**YOUR OBJECTIVE:**
Those lines of the records that contain "Collection" are to be located and copied.

Data records:
# # # # # # #

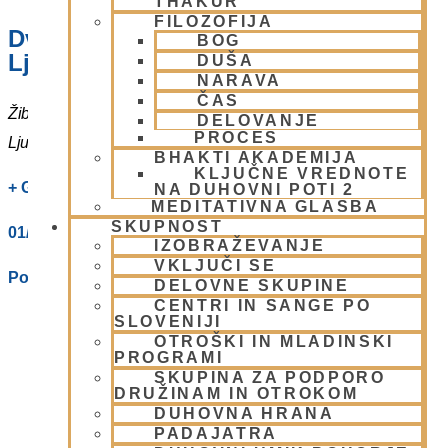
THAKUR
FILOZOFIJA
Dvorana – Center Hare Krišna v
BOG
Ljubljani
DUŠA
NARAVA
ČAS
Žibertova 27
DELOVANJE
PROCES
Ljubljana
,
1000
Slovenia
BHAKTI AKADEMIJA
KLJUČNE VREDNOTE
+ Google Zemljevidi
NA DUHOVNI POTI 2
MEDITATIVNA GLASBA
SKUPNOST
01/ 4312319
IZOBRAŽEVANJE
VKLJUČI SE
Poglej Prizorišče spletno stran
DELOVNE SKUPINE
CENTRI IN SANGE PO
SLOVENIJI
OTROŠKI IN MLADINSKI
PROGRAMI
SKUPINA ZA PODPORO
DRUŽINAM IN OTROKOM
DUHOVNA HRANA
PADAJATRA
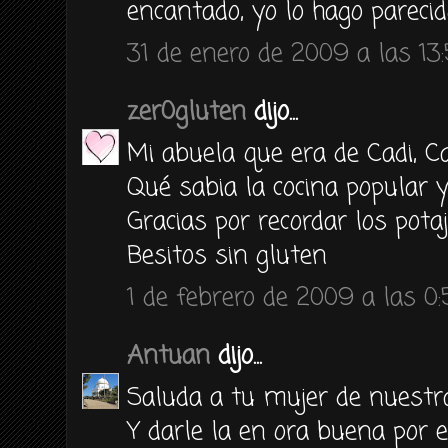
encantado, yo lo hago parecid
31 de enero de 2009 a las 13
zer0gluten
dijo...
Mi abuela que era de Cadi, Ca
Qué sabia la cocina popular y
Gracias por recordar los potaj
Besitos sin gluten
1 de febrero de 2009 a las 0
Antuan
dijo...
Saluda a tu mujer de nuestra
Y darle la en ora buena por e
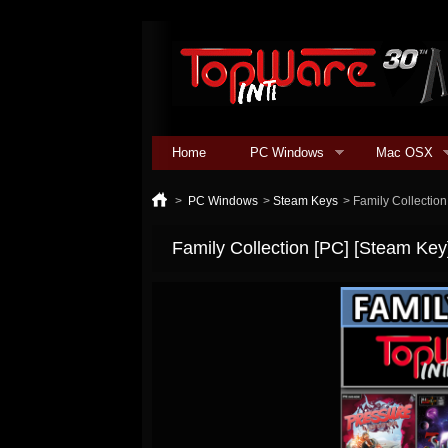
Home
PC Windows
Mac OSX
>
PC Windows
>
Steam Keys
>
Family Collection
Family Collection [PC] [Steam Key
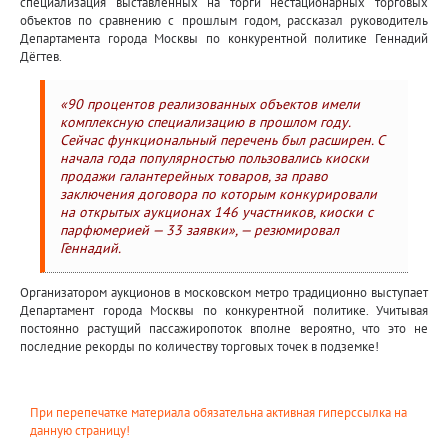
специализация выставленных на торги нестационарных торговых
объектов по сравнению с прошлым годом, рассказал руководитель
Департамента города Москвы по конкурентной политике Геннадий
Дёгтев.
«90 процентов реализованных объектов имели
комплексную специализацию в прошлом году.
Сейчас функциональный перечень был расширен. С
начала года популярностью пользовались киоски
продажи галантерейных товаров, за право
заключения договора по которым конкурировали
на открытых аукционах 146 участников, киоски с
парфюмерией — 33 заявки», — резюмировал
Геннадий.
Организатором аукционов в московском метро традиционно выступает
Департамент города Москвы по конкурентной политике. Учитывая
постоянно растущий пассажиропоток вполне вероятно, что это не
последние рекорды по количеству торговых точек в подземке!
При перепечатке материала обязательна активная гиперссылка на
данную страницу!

# # # # # # #

**TASK SOLUTION:**
Family Collection
Family Collection [PC] [Steam Key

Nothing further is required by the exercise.